*EXERCISE*:
Reproduce the entries in full, with no changes.

[INFORMATION GIVEN]

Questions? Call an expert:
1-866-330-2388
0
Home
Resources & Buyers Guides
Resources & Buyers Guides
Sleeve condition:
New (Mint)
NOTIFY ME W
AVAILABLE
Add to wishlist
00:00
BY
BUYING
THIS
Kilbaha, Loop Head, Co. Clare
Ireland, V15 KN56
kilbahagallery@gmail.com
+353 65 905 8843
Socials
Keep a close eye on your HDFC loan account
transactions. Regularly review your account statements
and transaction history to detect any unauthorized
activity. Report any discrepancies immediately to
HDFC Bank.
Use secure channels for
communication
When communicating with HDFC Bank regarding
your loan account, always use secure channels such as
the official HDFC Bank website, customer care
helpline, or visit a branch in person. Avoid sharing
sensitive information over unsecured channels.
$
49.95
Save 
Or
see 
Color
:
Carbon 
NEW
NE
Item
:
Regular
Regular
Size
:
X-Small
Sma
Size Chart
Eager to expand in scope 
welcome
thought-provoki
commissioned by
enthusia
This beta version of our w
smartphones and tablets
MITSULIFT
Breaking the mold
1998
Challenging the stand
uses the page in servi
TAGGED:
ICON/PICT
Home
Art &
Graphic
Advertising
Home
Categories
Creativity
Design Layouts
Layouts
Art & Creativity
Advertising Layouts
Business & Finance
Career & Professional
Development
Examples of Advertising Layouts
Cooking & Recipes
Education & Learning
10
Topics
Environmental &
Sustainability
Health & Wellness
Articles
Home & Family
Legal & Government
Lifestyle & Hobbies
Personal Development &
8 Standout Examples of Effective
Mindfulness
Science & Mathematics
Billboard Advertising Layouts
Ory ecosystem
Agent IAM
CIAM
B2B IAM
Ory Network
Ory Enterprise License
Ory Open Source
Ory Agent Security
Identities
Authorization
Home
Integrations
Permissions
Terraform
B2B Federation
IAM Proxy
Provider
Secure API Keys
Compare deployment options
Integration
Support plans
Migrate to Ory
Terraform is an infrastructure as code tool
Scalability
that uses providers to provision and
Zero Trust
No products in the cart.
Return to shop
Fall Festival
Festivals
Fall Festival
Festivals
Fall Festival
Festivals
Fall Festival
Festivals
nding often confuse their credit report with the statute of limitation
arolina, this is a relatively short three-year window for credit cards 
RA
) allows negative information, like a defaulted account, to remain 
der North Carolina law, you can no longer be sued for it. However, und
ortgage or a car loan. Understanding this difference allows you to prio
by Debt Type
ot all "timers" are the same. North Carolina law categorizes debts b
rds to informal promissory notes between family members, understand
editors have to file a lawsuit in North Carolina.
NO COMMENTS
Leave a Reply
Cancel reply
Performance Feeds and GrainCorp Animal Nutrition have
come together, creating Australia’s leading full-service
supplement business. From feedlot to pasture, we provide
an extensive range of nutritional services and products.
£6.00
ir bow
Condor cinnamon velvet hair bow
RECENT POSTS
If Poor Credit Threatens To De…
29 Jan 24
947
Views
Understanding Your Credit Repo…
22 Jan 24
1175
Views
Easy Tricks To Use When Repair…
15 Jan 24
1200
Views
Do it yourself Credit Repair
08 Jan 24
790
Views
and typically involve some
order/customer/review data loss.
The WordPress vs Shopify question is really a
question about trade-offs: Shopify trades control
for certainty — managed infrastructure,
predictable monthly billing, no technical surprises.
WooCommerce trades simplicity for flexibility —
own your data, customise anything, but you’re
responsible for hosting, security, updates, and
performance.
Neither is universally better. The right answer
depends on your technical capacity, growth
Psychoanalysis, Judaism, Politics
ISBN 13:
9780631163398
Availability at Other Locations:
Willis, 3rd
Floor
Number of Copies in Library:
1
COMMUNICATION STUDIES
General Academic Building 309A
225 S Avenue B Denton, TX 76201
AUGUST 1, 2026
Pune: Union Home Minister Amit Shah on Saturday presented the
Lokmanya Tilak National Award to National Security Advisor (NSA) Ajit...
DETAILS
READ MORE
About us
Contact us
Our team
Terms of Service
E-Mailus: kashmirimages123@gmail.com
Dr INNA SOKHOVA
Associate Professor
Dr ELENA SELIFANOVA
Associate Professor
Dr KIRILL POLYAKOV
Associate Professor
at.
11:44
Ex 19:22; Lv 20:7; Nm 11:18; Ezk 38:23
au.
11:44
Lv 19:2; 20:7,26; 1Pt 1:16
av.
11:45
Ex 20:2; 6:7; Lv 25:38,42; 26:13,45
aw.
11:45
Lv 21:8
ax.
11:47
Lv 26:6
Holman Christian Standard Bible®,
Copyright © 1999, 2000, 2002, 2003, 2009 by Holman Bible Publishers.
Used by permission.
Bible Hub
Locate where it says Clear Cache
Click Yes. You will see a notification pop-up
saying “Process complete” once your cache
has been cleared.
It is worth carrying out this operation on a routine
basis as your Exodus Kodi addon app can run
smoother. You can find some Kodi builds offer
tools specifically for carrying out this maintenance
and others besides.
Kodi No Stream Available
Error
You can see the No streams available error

[/INFORMATION GIVEN]

*SOLUTION TO THIS TASK*:
Questions? Call an expert:
1-866-330-2388
0
Home
Resources & Buyers Guides
Resources & Buyers Guides
Sleeve condition:
New (Mint)
NOTIFY ME W
AVAILABLE
Add to wishlist
00:00
BY
BUYING
THIS
Kilbaha, Loop Head, Co. Clare
Ireland, V15 KN56
kilbahagallery@gmail.com
+353 65 905 8843
Socials
Keep a close eye on your HDFC loan account
transactions. Regularly review your account statements
and transaction history to detect any unauthorized
activity. Report any discrepancies immediately to
HDFC Bank.
Use secure channels for
communication
When communicating with HDFC Bank regarding
your loan account, always use secure channels such as
the official HDFC Bank website, customer care
helpline, or visit a branch in person. Avoid sharing
sensitive information over unsecured channels.
$
49.95
Save 
Or
see 
Color
:
Carbon 
NEW
NE
Item
:
Regular
Regular
Size
:
X-Small
Sma
Size Chart
Eager to expand in scope 
welcome
thought-provoki
commissioned by
enthusia
This beta version of our w
smartphones and tablets
MITSULIFT
Breaking the mold
1998
Challenging the stand
uses the page in servi
TAGGED:
ICON/PICT
Home
Art &
Graphic
Advertising
Home
Categories
Creativity
Design Layouts
Layouts
Art & Creativity
Advertising Layouts
Business & Finance
Career & Professional
Development
Examples of Advertising Layouts
Cooking & Recipes
Education & Learning
10
Topics
Environmental &
Sustainability
Health & Wellness
Articles
Home & Family
Legal & Government
Lifestyle & Hobbies
Personal Development &
8 Standout Examples of Effective
Mindfulness
Science & Mathematics
Billboard Advertising Layouts
Ory ecosystem
Agent IAM
CIAM
B2B IAM
Ory Network
Ory Enterprise License
Ory Open Source
Ory Agent Security
Identities
Authorization
Home
Integrations
Permissions
Terraform
B2B Federation
IAM Proxy
Provider
Secure API Keys
Compare deployment options
Integration
Support plans
Migrate to Ory
Terraform is an infrastructure as code tool
Scalability
that uses providers to provision and
Zero Trust
No products in the cart.
Return to shop
Fall Festival
Festivals
Fall Festival
Festivals
Fall Festival
Festivals
Fall Festival
Festivals
nding often confuse their credit report with the statute of limitation
arolina, this is a relatively short three-year window for credit cards 
RA
) allows negative information, like a defaulted account, to remain 
der North Carolina law, you can no longer be sued for it. However, und
ortgage or a car loan. Understanding this difference allows you to prio
by Debt Type
ot all "timers" are the same. North Carolina law categorizes debts b
rds to informal promissory notes between family members, understand
editors have to file a lawsuit in North Carolina.
NO COMMENTS
Leave a Reply
Cancel reply
Performance Feeds and GrainCorp Animal Nutrition have
come together, creating Australia’s leading full-service
supplement business. From feedlot to pasture, we provide
an extensive range of nutritional services and products.
£6.00
ir bow
Condor cinnamon velvet hair bow
RECENT POSTS
If Poor Credit Threatens To De…
29 Jan 24
947
Views
Understanding Your Credit Repo…
22 Jan 24
1175
Views
Easy Tricks To Use When Repair…
15 Jan 24
1200
Views
Do it yourself Credit Repair
08 Jan 24
790
Views
and typically involve some
order/customer/review data loss.
The WordPress vs Shopify question is really a
question about trade-offs: Shopify trades control
for certainty — managed infrastructure,
predictable monthly billing, no technical surprises.
WooCommerce trades simplicity for flexibility —
own your data, customise anything, but you’re
responsible for hosting, security, updates, and
performance.
Neither is universally better. The right answer
depends on your technical capacity, growth
Psychoanalysis, Judaism, Politics
ISBN 13:
9780631163398
Availability at Other Locations:
Willis, 3rd
Floor
Number of Copies in Library:
1
COMMUNICATION STUDIES
General Academic Building 309A
225 S Avenue B Denton, TX 76201
AUGUST 1, 2026
Pune: Union Home Minister Amit Shah on Saturday presented the
Lokmanya Tilak National Award to National Security Advisor (NSA) Ajit...
DETAILS
READ MORE
About us
Contact us
Our team
Terms of Service
E-Mailus: kashmirimages123@gmail.com
Dr INNA SOKHOVA
Associate Professor
Dr ELENA SELIFANOVA
Associate Professor
Dr KIRILL POLYAKOV
Associate Professor
at.
11:44
Ex 19:22; Lv 20:7; Nm 11:18; Ezk 38:23
au.
11:44
Lv 19:2; 20:7,26; 1Pt 1:16
av.
11:45
Ex 20:2; 6:7; Lv 25:38,42; 26:13,45
aw.
11:45
Lv 21:8
ax.
11:47
Lv 26:6
Holman Christian Standard Bible®,
Copyright © 1999, 2000, 2002, 2003, 2009 by Holman Bible Publishers.
Used by permission.
Bible Hub
Locate where it says Clear Cache
Click Yes. You will see a notification pop-up
saying “Process complete” once your cache
has been cleared.
It is worth carrying out this operation on a routine
basis as your Exodus Kodi addon app can run
smoother. You can find some Kodi builds offer
tools specifically for carrying out this maintenance
and others besides.
Kodi No Stream Available
Error
You can see the No streams available error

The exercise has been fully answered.